Bagi klien yang berpotensi cukup tinggi dan sedang mencari arti dan
tujuan hidup mereka, tidak dapat berharap banyak dari konseling
behavioral.
Hanya menilai berdasarkan perilaku yang tampak, bukan keutuhan dari
subyek.
Mengabaikan masa lalu klien dan kekuatan bawah sadar.
2.10 Aplikasi Konseling Behavioral
Konseling behavioral ini dalam berbagai eksperimen mampu mengatasi
masalah-masalah klien yang mengalami berbagai hambatan perilaku seperti
pobia, cemas, gangguan kepribadian, serta sejumlah gangguan pada anak.
Lebih dari itu, konseling behavioral tidak hanya mengatasi symptom yang
bersifat permukaan saja, tetapi juga mengatasi masalah-masalah yang
mendalam, bahkan dapat mengubah perilaku dalam jangka panjang.
12
BAB III
PENUTUP
3.1 Kesimpulan
Konseling behavioral merupakan adaptasi dari aliran psikologi
behaviorisme yang memfokuskan perhatiannya pada tingkah laku yang
tampak.
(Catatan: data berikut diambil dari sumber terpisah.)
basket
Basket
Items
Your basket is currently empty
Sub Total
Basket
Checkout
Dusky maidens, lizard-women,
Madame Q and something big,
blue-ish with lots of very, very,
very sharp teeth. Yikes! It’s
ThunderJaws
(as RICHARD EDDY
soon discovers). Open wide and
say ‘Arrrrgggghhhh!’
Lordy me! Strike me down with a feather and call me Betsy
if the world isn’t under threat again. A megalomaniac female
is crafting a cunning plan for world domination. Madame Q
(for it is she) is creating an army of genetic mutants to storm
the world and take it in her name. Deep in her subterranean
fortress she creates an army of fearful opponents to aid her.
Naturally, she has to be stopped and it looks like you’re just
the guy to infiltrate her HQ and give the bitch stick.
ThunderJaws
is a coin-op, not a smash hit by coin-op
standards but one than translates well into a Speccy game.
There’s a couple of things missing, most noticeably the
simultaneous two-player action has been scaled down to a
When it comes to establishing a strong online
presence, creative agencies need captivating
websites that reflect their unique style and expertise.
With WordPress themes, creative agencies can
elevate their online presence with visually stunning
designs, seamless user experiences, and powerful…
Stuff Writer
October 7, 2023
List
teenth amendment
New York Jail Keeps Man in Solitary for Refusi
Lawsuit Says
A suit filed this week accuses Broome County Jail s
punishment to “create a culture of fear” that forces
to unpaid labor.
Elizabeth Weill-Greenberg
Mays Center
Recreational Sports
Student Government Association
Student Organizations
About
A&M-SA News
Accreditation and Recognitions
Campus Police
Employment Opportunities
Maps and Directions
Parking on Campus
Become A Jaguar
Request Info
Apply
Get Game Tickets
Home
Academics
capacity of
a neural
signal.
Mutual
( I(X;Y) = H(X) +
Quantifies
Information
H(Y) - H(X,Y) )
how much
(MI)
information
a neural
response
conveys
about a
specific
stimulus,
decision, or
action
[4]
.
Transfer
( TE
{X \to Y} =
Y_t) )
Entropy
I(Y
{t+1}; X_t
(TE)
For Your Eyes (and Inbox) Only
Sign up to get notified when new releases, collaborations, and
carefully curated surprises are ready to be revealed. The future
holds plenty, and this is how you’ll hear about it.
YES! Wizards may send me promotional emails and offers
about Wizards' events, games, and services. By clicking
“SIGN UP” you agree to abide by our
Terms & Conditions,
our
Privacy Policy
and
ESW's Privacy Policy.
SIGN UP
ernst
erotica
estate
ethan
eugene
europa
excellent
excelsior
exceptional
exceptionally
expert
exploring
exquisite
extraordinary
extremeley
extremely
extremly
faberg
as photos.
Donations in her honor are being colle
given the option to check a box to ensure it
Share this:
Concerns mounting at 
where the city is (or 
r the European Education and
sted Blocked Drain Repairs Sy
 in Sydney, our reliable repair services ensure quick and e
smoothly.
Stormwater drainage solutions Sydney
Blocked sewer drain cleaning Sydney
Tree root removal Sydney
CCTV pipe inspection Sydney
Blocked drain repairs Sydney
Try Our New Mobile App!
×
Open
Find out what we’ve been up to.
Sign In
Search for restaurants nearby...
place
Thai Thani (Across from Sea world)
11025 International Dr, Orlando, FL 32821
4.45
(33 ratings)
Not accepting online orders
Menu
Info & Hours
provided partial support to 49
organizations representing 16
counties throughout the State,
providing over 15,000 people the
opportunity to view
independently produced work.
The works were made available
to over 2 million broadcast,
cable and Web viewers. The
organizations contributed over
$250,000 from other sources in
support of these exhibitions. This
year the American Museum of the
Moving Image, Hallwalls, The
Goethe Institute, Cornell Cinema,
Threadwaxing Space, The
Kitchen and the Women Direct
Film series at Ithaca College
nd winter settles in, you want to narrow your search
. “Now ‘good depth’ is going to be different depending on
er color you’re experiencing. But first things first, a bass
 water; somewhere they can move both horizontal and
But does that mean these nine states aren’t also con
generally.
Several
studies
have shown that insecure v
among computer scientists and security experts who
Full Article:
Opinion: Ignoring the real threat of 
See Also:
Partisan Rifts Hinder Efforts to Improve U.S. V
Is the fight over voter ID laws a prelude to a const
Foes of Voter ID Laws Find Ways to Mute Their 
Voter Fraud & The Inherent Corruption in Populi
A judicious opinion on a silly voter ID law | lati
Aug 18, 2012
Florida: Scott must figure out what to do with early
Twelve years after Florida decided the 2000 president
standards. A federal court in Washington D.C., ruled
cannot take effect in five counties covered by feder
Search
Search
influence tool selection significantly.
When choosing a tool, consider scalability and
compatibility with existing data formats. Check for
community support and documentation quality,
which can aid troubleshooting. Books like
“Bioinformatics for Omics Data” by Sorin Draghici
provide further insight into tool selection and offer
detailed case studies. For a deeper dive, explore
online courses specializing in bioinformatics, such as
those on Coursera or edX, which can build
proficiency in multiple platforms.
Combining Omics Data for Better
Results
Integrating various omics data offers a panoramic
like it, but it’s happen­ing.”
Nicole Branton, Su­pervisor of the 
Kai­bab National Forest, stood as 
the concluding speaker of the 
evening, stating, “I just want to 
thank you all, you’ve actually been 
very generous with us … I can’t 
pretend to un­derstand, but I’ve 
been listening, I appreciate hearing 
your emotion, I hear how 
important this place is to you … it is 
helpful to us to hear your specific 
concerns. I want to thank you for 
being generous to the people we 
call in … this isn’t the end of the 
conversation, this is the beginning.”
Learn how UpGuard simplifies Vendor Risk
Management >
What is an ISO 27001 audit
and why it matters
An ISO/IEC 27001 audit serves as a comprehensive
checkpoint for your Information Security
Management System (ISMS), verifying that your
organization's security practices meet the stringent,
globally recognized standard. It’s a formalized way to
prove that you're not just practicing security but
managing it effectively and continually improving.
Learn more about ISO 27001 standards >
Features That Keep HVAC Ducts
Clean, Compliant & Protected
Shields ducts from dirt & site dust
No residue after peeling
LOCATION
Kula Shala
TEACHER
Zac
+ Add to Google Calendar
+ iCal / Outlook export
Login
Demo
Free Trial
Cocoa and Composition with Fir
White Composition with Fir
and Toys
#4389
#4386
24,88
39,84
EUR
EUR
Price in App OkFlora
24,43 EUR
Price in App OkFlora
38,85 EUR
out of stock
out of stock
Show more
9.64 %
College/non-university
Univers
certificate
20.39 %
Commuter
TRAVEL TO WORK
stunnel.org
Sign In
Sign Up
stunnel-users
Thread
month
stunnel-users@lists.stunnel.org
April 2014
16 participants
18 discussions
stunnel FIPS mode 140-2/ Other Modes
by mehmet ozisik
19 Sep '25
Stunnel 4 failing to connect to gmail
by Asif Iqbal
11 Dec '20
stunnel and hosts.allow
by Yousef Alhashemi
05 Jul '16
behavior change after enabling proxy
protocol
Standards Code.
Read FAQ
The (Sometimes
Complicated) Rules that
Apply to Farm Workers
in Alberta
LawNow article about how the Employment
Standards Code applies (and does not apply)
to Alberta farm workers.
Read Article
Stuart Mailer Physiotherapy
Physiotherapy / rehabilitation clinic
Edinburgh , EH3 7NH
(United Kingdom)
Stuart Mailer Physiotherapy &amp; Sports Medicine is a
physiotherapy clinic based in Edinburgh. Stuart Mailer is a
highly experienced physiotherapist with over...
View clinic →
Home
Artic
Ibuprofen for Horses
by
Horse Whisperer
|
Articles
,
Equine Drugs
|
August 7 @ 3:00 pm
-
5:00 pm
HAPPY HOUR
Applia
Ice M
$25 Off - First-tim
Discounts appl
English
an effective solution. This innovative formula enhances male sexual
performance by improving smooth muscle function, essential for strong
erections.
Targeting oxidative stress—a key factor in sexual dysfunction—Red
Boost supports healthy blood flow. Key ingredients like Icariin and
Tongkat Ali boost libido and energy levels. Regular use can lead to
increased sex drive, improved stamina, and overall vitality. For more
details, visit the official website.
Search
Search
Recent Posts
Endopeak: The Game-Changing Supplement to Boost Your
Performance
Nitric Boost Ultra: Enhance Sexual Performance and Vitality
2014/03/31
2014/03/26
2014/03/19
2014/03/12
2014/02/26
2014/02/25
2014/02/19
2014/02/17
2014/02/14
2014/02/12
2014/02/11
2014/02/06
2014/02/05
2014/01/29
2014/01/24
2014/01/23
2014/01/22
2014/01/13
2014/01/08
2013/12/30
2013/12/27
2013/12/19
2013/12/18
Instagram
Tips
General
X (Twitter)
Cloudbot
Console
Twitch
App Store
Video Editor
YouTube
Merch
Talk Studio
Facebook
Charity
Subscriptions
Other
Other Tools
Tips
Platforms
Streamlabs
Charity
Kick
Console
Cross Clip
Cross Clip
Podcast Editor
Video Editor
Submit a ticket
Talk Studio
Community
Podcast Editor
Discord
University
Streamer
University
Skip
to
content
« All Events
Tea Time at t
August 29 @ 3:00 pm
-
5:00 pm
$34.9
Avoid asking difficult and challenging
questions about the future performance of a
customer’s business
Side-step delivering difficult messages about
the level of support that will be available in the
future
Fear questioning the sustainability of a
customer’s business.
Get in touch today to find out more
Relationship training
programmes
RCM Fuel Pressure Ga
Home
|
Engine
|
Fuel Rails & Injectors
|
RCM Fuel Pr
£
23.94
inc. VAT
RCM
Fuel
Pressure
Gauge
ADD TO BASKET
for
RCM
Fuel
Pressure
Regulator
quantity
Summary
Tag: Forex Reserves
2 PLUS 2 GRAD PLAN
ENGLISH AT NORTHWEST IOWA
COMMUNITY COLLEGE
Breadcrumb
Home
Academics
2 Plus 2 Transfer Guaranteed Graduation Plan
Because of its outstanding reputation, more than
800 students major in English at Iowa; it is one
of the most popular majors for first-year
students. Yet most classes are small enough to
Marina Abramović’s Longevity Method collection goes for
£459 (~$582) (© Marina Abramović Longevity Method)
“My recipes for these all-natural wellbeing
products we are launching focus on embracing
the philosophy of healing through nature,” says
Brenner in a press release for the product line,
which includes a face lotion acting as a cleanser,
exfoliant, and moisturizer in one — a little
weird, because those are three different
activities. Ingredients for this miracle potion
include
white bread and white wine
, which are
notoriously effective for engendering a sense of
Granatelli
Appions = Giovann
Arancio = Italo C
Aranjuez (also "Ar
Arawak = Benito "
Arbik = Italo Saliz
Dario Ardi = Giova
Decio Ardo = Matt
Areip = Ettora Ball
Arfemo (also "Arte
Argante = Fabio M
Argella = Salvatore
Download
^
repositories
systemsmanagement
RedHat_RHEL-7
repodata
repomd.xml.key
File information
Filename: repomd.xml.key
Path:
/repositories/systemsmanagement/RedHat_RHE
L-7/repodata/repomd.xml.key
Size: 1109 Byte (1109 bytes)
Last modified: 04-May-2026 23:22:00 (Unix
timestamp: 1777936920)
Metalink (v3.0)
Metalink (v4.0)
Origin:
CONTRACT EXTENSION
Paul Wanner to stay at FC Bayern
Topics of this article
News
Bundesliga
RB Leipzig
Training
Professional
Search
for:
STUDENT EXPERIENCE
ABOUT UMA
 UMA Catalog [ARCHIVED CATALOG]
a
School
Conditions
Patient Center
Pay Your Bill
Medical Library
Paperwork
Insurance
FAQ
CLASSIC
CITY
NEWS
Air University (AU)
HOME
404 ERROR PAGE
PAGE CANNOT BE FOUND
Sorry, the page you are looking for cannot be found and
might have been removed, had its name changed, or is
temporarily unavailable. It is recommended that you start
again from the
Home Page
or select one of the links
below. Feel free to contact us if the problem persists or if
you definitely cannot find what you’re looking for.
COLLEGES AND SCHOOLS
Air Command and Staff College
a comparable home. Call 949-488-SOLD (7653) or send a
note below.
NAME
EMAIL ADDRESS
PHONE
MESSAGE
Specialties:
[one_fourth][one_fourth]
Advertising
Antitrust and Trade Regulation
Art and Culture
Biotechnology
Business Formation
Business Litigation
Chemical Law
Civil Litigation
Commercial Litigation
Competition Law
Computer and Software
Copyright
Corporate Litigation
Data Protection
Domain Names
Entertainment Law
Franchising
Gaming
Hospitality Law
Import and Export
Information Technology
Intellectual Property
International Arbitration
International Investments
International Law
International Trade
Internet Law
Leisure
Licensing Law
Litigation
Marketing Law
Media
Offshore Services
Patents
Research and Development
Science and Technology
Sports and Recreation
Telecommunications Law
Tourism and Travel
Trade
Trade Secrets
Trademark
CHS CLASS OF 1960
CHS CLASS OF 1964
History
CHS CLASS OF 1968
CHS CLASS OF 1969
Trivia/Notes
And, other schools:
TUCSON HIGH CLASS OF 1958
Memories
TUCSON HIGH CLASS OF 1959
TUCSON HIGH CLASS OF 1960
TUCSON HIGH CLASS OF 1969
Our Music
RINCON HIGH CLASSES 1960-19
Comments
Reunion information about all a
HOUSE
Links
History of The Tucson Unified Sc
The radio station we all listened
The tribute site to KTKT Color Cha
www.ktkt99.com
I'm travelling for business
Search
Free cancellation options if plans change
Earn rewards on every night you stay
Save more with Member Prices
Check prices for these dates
Pada hakikatnya konseling merupakan sebuah upaya pemberian
bantuan dari seorang konselor kepada konseli, bantuan di sini dalam
pengertian sebagai upaya membantu orang lain agar ia mampu tumbuh ke
arah yang dipilihnya sendiri.
Dalam pandangan kaum behaviorist (termasuk konselor behavioral)
manusia dianggap sebagai sesuatu yang dapat dirubah dan dibentuk, manusia
bersifat mekanistik dan pasif. Banyak pendekatan dalam konseling
behavioral, dari keseluruhan pendekatan yang ada semua menjurus pada
pendekatan direktif dimana konselor lebih berperan aktif dalam penanganan
masalahnya.Yang menjadi perhatian utama konseling behavioral adalah
perilaku yang tampak, dengan alasan ini banyak asumsi yang berkembang
tentang pola hubungan konselor dan konseli lebih manipulatif-mekanistik dan
sangat tidak pribadi, namun salah satu aspek yang essensial dalam terapi
behavioral adalah proses penciptaan hubungan pribadi yang baik. Untuk
melihat hubungan konselor dan konseli dalam seting konseling behavioral
dapat kita perhatikan dari proses konseling behavioral. Proses konseling
behavioral yaitu sebuah proses membantu orang untuk belajar memecahkan
masalah interpersonal, emosional, dan keputusan tertentu. Jika kita
perhatikan lebih lanjut, pendekatan dalam konseling behavioral lebih
cenderung direktif, karena dalam pelaksanaannya konselorlah yang lebih
banyak berperan.
3.2 Saran
Bentuk terapi konseling yang dibahas dalam makalah singkat ini dapat
digunakan untuk terapi konseli yang mengalami permasalahan dalam
13
bertingkah laku. Dalam penerapan model konseling ini hendaknya konselor
memiliki keahlian dan kerampilan yang benar-benar sesuai dan profesional
pada bidangnya agar dalam prosesnya nanti dapat dijalankan sesuai dengan
tahap-tahap dan teknik-teknik yang tepat sehingga tercapailah tujuan yang
diinginkan.
14
DAFTAR PUSTAKA
Corey, Gerald. 2003. Teori dan Praktek Konseling dan Psikoterapi. Bandung:
Refika Aditama.
Feist, Jess & Gregory J. Feist. 2008. Theories of Personality. Yogyakarta: Pustaka
pelajar.
Latipun. 2008. Psikologi Konseling. Malang: UMM Press.